** DATA follows **

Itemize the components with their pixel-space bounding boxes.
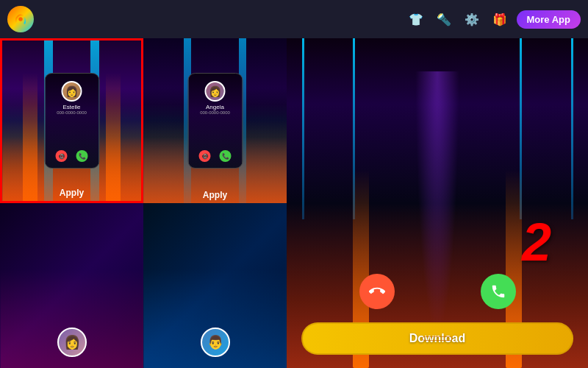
right-accept-button[interactable] [481,274,516,309]
right-decline-button[interactable] [359,274,395,309]
theme-thumb-1[interactable]: 👩 [0,203,143,368]
shirt-icon[interactable]: 👕 [405,8,427,30]
flashlight-icon[interactable]: 🔦 [433,8,455,30]
caller-name-2: Angela [206,104,224,110]
call-buttons-1: 📵 📞 [56,150,88,162]
phone-mockup-1: 👩 Estelle 000-0000-0000 📵 📞 [44,73,99,169]
top-bar: 👕 🔦 ⚙️ 🎁 More App [0,0,588,38]
step-number-badge: 2 [522,212,551,272]
download-outline-box [422,336,453,341]
avatar-thumb-1: 👩 [57,328,87,357]
caller-name-1: Estelle [62,104,80,110]
theme-card-2[interactable]: 👩 Angela 000-0000-0000 📵 📞 Apply [143,38,287,203]
call-buttons-2: 📵 📞 [199,150,232,162]
apply-label-1[interactable]: Apply [2,188,141,198]
app-logo[interactable] [7,6,34,32]
cyan-line-4 [571,38,573,219]
accept-btn-1[interactable]: 📞 [76,150,88,162]
right-panel: 2 Download [287,38,588,368]
caller-number-2: 000-0000-0000 [200,110,230,115]
cyan-line-1 [302,38,304,219]
apply-label-2[interactable]: Apply [143,190,287,200]
right-road-visual [287,38,588,368]
theme-card-1[interactable]: 👩 Estelle 000-0000-0000 📵 📞 Apply [0,38,143,203]
gift-icon[interactable]: 🎁 [489,8,511,30]
toolbar-icons: 👕 🔦 ⚙️ 🎁 More App [405,8,581,30]
main-content: 👩 Estelle 000-0000-0000 📵 📞 Apply 👩 Ange… [0,38,588,368]
theme-thumb-2[interactable]: 👨 [143,203,287,368]
accept-btn-2[interactable]: 📞 [220,150,232,162]
settings-icon[interactable]: ⚙️ [461,8,483,30]
right-call-controls [287,274,588,309]
caller-number-1: 000-0000-0000 [57,110,87,115]
svg-point-0 [18,17,23,21]
phone-mockup-2: 👩 Angela 000-0000-0000 📵 📞 [187,73,243,169]
avatar-estelle: 👩 [62,81,82,102]
download-button[interactable]: Download [301,322,573,355]
decline-btn-1[interactable]: 📵 [56,150,68,162]
more-app-button[interactable]: More App [517,10,581,29]
left-panel: 👩 Estelle 000-0000-0000 📵 📞 Apply 👩 Ange… [0,38,287,368]
avatar-angela: 👩 [205,81,226,102]
decline-btn-2[interactable]: 📵 [199,150,211,162]
avatar-thumb-2: 👨 [201,328,230,357]
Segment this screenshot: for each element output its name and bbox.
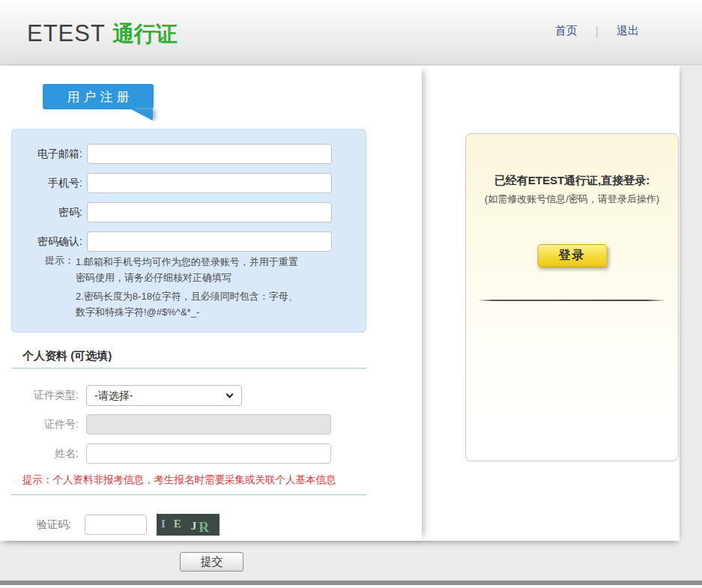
captcha-letter-1: I: [161, 518, 166, 530]
phone-label: 手机号:: [12, 173, 82, 193]
id-type-select[interactable]: -请选择-: [86, 385, 242, 406]
captcha-input[interactable]: [85, 515, 147, 535]
footer-below-strip: [0, 585, 702, 588]
captcha-image[interactable]: I E J R: [157, 514, 220, 536]
brand-pass: 通行证: [112, 19, 178, 49]
brand-logo: ETEST 通行证: [27, 19, 178, 49]
profile-warning-text: 提示：个人资料非报考信息，考生报名时需要采集或关联个人基本信息: [22, 473, 336, 487]
nav-separator: |: [596, 25, 599, 38]
main-content: 用户注册 电子邮箱: 手机号: 密码: 密码确认: 提示： 1.邮箱和手机号均可…: [0, 66, 680, 541]
password-confirm-field[interactable]: [87, 231, 332, 252]
existing-account-box: 已经有ETEST通行证,直接登录: (如需修改账号信息/密码，请登录后操作) 登…: [465, 133, 679, 461]
tips-line-3: 2.密码长度为8-18位字符，且必须同时包含：字母、: [76, 288, 298, 304]
id-type-selected-value: -请选择-: [94, 390, 133, 401]
submit-button[interactable]: 提交: [180, 552, 243, 572]
tab-user-register[interactable]: 用户注册: [43, 84, 154, 109]
login-box-title: 已经有ETEST通行证,直接登录:: [466, 174, 678, 188]
page-background: ETEST 通行证 首页 | 退出 用户注册 电子邮箱: 手机号: 密码:: [0, 0, 702, 588]
email-field[interactable]: [87, 144, 332, 164]
id-type-label: 证件类型:: [8, 385, 79, 405]
captcha-label: 验证码:: [8, 515, 71, 535]
login-box-subtitle: (如需修改账号信息/密码，请登录后操作): [466, 193, 678, 206]
brand-etest: ETEST: [27, 20, 106, 47]
login-button[interactable]: 登录: [537, 244, 607, 267]
tips-line-1: 1.邮箱和手机号均可作为您的登录账号，并用于重置: [76, 254, 298, 270]
register-form-box: 电子邮箱: 手机号: 密码: 密码确认: 提示： 1.邮箱和手机号均可作为您的登…: [11, 129, 366, 333]
nav-home-link[interactable]: 首页: [555, 24, 578, 38]
register-tips: 提示： 1.邮箱和手机号均可作为您的登录账号，并用于重置 密码使用，请务必仔细核…: [45, 254, 298, 320]
login-box-divider: [478, 300, 666, 301]
phone-field[interactable]: [87, 173, 332, 193]
nav-logout-link[interactable]: 退出: [617, 24, 639, 38]
captcha-letter-3: J: [191, 520, 197, 533]
divider-captcha-top: [11, 494, 366, 495]
password-field[interactable]: [87, 202, 332, 222]
name-field[interactable]: [86, 443, 331, 464]
tips-line-2: 密码使用，请务必仔细核对正确填写: [76, 270, 298, 285]
register-panel: 用户注册 电子邮箱: 手机号: 密码: 密码确认: 提示： 1.邮箱和手机号均可…: [0, 66, 422, 541]
header: ETEST 通行证 首页 | 退出: [0, 0, 702, 65]
divider-profile-top: [11, 368, 366, 369]
chevron-down-icon: [226, 391, 234, 398]
id-number-label: 证件号:: [8, 414, 79, 434]
password-confirm-label: 密码确认:: [12, 231, 82, 252]
tips-line-4: 数字和特殊字符!@#$%^&*_-: [76, 304, 298, 320]
tab-tail: [131, 109, 153, 121]
profile-section-heading: 个人资料 (可选填): [22, 349, 112, 363]
password-label: 密码:: [12, 202, 82, 222]
name-label: 姓名:: [8, 443, 79, 464]
tips-prefix: 提示：: [45, 254, 74, 320]
tips-lines: 1.邮箱和手机号均可作为您的登录账号，并用于重置 密码使用，请务必仔细核对正确填…: [76, 254, 298, 320]
email-label: 电子邮箱:: [12, 144, 82, 164]
id-number-field: [86, 414, 331, 434]
header-nav: 首页 | 退出: [555, 24, 639, 38]
captcha-letter-2: E: [174, 518, 181, 530]
captcha-letter-4: R: [199, 519, 209, 536]
tab-user-register-label: 用户注册: [67, 88, 133, 106]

** End of DATA **

WHAT TO PRODUCE:
Where does the word "number" show up in the material? Copy out each line that has it.

REPLY TO THE TASK:
step-number-badge: 2 [522,212,551,272]
caller-number-2: 000-0000-0000 [200,110,230,115]
caller-number-1: 000-0000-0000 [57,110,87,115]
id-number-label: 证件号:: [8, 414, 79, 434]
id-number-field: [86, 414, 331, 434]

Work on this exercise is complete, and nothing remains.